• To do: Take each line below that has "meer" and copy it.

• Supplied information:
:::::

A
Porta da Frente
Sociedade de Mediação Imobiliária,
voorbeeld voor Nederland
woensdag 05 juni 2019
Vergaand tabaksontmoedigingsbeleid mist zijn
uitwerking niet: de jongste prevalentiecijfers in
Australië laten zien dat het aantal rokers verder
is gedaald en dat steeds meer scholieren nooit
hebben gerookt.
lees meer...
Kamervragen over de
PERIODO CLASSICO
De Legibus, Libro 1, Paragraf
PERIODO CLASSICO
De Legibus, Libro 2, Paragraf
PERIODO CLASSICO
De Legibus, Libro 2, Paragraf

:::::

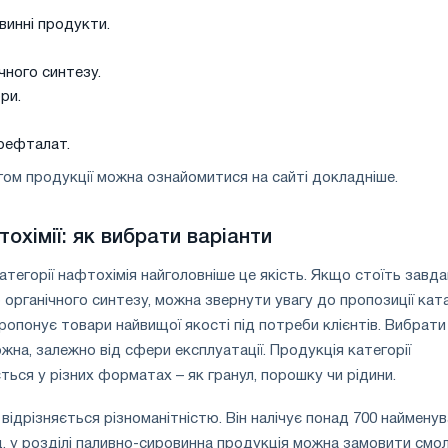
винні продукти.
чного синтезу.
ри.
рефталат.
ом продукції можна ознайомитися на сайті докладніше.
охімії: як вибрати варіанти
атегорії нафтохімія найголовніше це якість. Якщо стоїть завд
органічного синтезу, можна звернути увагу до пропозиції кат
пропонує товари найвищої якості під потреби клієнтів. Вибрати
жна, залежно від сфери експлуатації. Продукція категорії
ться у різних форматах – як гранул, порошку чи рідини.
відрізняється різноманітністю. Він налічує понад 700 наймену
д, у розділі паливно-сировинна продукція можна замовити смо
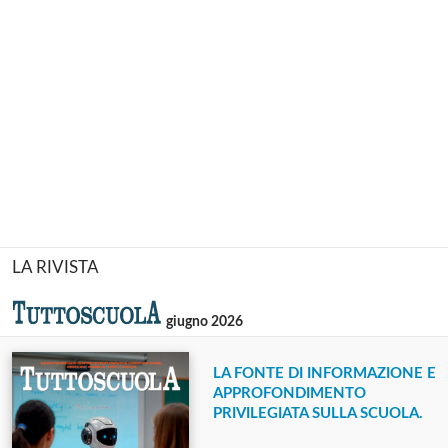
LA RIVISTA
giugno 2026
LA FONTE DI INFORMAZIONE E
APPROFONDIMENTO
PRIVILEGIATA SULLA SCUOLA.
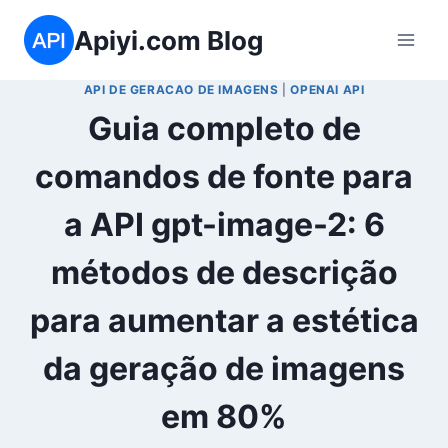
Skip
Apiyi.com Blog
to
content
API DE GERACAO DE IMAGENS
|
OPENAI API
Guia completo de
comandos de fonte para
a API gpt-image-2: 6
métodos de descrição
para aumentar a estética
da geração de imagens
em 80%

:::::

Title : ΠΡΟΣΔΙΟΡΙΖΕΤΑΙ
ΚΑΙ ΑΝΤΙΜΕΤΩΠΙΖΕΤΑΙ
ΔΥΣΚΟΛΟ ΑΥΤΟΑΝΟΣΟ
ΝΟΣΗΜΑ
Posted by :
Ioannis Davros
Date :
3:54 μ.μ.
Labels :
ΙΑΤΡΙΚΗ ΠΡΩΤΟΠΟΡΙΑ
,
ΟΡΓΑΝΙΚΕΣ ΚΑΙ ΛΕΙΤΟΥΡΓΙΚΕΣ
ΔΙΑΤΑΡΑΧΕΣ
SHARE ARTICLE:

:::::

• Answer for the task:
is gedaald en dat steeds meer scholieren nooit
lees meer...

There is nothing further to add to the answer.